The individuals sampled from Stratonikeia and Lagina (Muğla), the west church at Stratonikeia, the Basilica at Iznik (Marmara) and the Ilıpınar cemetery (Orhangazi, Bursa) span a long arc of local history: 262 CE through to 1400 CE. Archaeological contexts — church floors, basilica burial zones and associated funerary deposits — anchor these remains within Byzantine religious and civic landscapes. Stratonikeia and Lagina, located in the Carian-Aegean hinterland, preserve Late Antique to medieval occupation layers; Iznik (ancient Nicaea) is a documented urban and ecclesiastical center from Late Antiquity onward; Ilıpınar sits in the Marmara plains that saw population shifts in the early medieval centuries.

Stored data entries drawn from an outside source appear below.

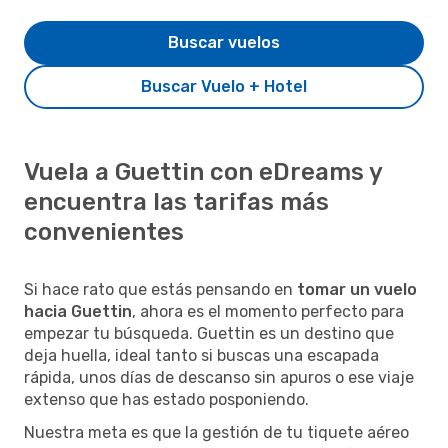
Buscar vuelos
Buscar Vuelo + Hotel
Vuela a Guettin con eDreams y
encuentra las tarifas más
convenientes
Si hace rato que estás pensando en
tomar un vuelo
hacia Guettin
, ahora es el momento perfecto para
empezar tu búsqueda. Guettin es un destino que
deja huella, ideal tanto si buscas una escapada
rápida, unos días de descanso sin apuros o ese viaje
extenso que has estado posponiendo.
Nuestra meta es que la gestión de tu tiquete aéreo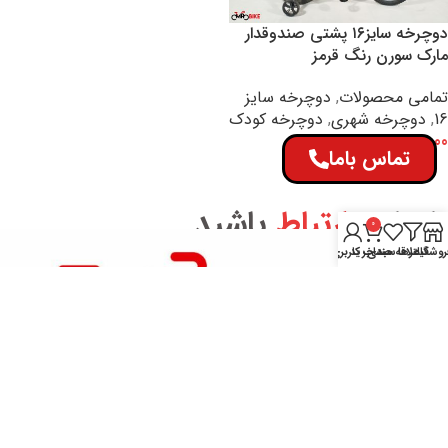
دوچرخه سایز۱۶ پشتی صندوقدار
مارک سورن رنگ قرمز
تمامی محصولات
,
دوچرخه سایز
16
,
دوچرخه شهری
,
دوچرخه کودک
9,500,000
تومان
تماس باما
اطلاعات بیشتر
با ما در
ارتباط
باشید
0
روشگاه
فیلترها
علاقه مندی
سبد خرید
حساب کاربری من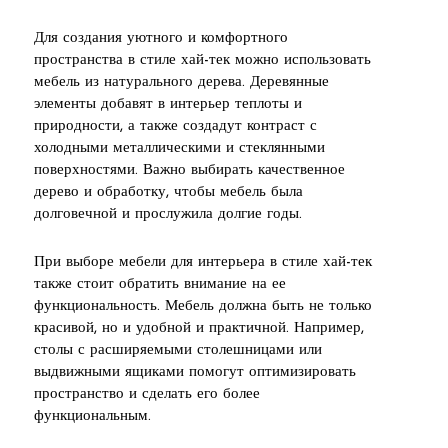
Для создания уютного и комфортного
пространства в стиле хай-тек можно использовать
мебель из натурального дерева. Деревянные
элементы добавят в интерьер теплоты и
природности, а также создадут контраст с
холодными металлическими и стеклянными
поверхностями. Важно выбирать качественное
дерево и обработку, чтобы мебель была
долговечной и прослужила долгие годы.
При выборе мебели для интерьера в стиле хай-тек
также стоит обратить внимание на ее
функциональность. Мебель должна быть не только
красивой, но и удобной и практичной. Например,
столы с расширяемыми столешницами или
выдвижными ящиками помогут оптимизировать
пространство и сделать его более
функциональным.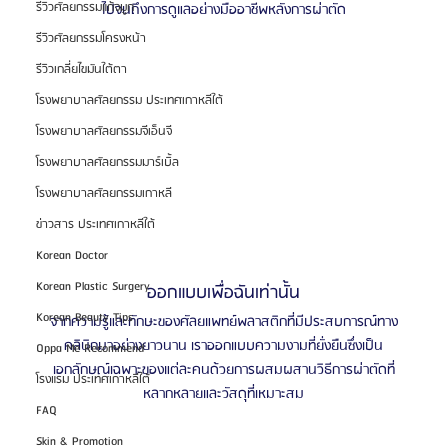
รีวิวศัลยกรรมแก้จมูก
ไปจนถึงการดูแลอย่างมืออาชีพหลังการผ่าตัด
รีวิวศัลยกรรมโครงหน้า
รีวิวเกลี่ยไขมันใต้ตา
โรงพยาบาลศัลยกรรม ประเทศเกาหลีใต้
โรงพยาบาลศัลยกรรมจีเอ็นจี
โรงพยาบาลศัลยกรรมมาร์เบิ้ล
โรงพยาบาลศัลยกรรมเกาหลี
ข่าวสาร ประเทศเกาหลีใต้
Korean Doctor
Korean Plastic Surgery
ออกแบบเพื่อฉันเท่านั้น
Korean Beauty Tips
จากความรู้และทักษะของศัลยแพทย์พลาสติกที่มีประสบการณ์ทาง
คลินิกมาอย่างยาวนาน เราออกแบบความงามที่ยั่งยืนซึ่งเป็น
Oppa Me Recommend
เอกลักษณ์เฉพาะของแต่ละคนด้วยการผสมผสานวิธีการผ่าตัดที่
โรงแรม ประเทศเกาหลีใต้
หลากหลายและวัสดุที่เหมาะสม
FAQ
Skin & Promotion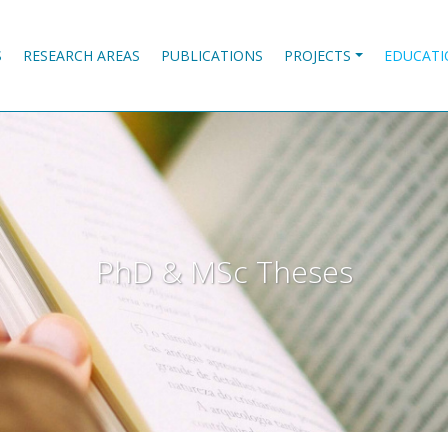
S
RESEARCH AREAS
PUBLICATIONS
PROJECTS
EDUCATI
PhD & MSc Theses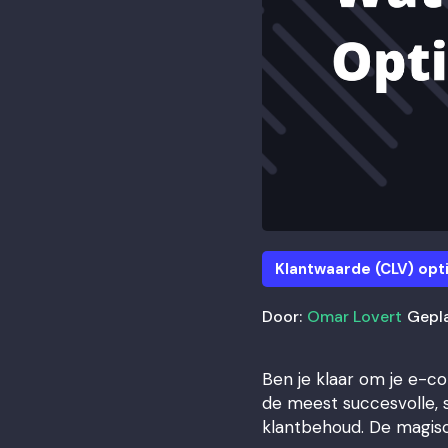
Klantwaarde (CLV) opti
Door:
Omar Lovert
Gepla
Ben je klaar om je e-
de meest succesvolle, 
klantbehoud. De magisc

Archaeological data indicates continuity of Christian funerary practice in many contexts, with reuse of older monumental spaces in the medieval period. Limited evidence suggests both local continuity and periodic influxes of people tied to trade, military movement, and administrative reorganization under successive Byzantine authorities. The material record — building phases, grave goods, and stratigraphy — points to a region where local Anatolian traditions blended with Mediterranean and Balkan influences.
Given the modest sample size (14 individuals) and uneven preservation, conclusions about broader population origins must remain provisional. Still, these remains illuminate how communities were embedded in the shifting political, economic and religious networks of Byzantine Anatolia.